Skip to main content
Version: User Guides (Cloud)

Chinese

The chinese analyzer is designed specifically to handle Chinese text, providing effective segmentation and tokenization.

Definition

The chinese analyzer consists of:

  • Tokenizer: Uses the jieba tokenizer to segment Chinese text into tokens based on vocabulary and context. For more information, refer to Jieba.

  • Filter: Uses the cnalphanumonly filter to remove tokens that contain any non-Chinese characters. For more information, refer to Cnalphanumonly.

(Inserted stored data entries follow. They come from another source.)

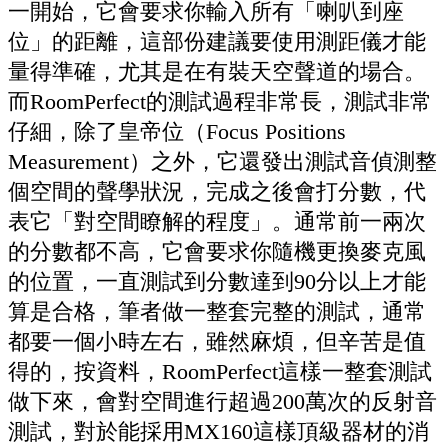
一開始，它會要求你輸入所有「喇叭到座
位」的距離，這部份建議要使用測距儀才能
量得準確，尤其是在有裝天空聲道的場合。
而RoomPerfect的測試過程非常長，測試非常
仔細，除了皇帝位（Focus Positions
Measurement）之外，它還發出測試音偵測整
個空間的聲學狀況，完成之後會打分數，代
表它「對空間瞭解的程度」。通常前一兩次
的分數都不高，它會要求你隨機更換麥克風
的位置，一直測試到分數達到90分以上才能
算是合格，筆者做一整套完整的測試，通常
都要一個小時左右，雖然麻煩，但辛苦是值
得的，按資料，RoomPerfect這樣一整套測試
做下來，會對空間進行超過200萬次的反射音
測試，對於能採用MX160這樣頂級器材的消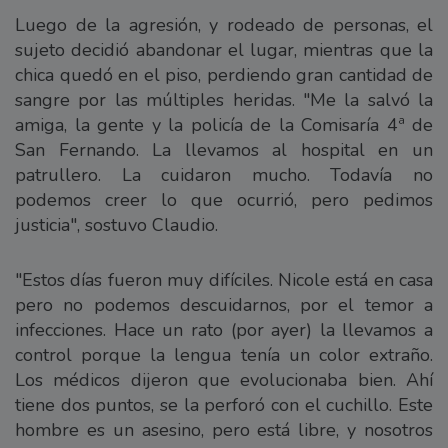
Luego de la agresión, y rodeado de personas, el
sujeto decidió abandonar el lugar, mientras que la
chica quedó en el piso, perdiendo gran cantidad de
sangre por las múltiples heridas. "Me la salvó la
amiga, la gente y la policía de la Comisaría 4ª de
San Fernando. La llevamos al hospital en un
patrullero. La cuidaron mucho. Todavía no
podemos creer lo que ocurrió, pero pedimos
justicia", sostuvo Claudio.
"Estos días fueron muy difíciles. Nicole está en casa
pero no podemos descuidarnos, por el temor a
infecciones. Hace un rato (por ayer) la llevamos a
control porque la lengua tenía un color extraño.
Los médicos dijeron que evolucionaba bien. Ahí
tiene dos puntos, se la perforó con el cuchillo. Este
hombre es un asesino, pero está libre, y nosotros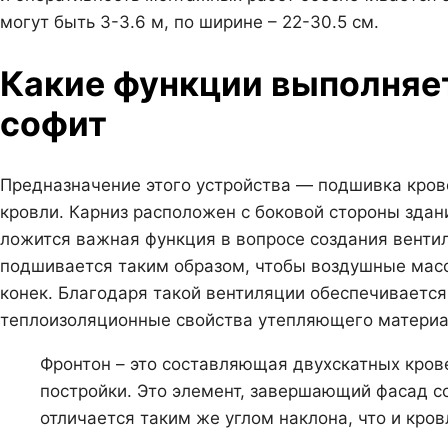
могут быть 3-3.6 м, по ширине – 22-30.5 см.
Какие функции выполняе
софит
Предназначение этого устройства — подшивка крове
кровли. Карниз расположен с боковой стороны здан
ложится важная функция в вопросе создания венти
подшивается таким образом, чтобы воздушные масс
конек. Благодаря такой вентиляции обеспечивается
теплоизоляционные свойства утепляющего материа
Фронтон – это составляющая двухскатных кров
постройки. Это элемент, завершающий фасад с
отличается таким же углом наклона, что и кров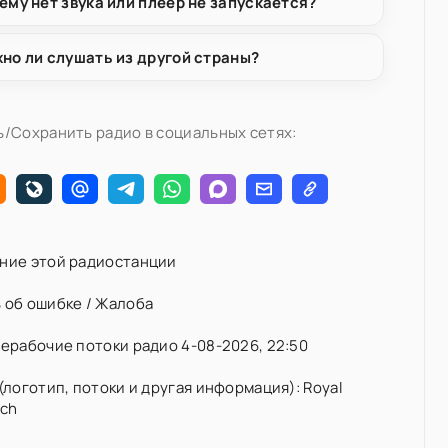
ему нет звука или плеер не запускается?
но ли слушать из другой страны?
/Сохранить радио в социальных сетях:
ние этой радиостанции
 об ошибке / Жалоба
ерабочие потоки радио 4-08-2026, 22:50
(логотип, потоки и другая информация): Royal
nch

The functionality of the chinese analyzer is equivalent to the following custom analyzer configuration:

analyzer_params = {
"tokenizer": "jieba",
"filter": ["cnalphanumonly"]
}

Configuration

To apply the chinese analyzer to a field, simply set type to chinese in analyzer_params.

analyzer_params = {
"type": "chinese",
}
📘Notes

The chinese analyzer does not accept any optional parameters.

Examples

Analyzer configuration

analyzer_params = {
"type": "chinese",
}

Expected output

Chinese analyzer output: ['Milvus', '是', '一个', '高性', '性能', '高性能', '可', '扩展', '的', '向量', '数据', '据库', '数据库']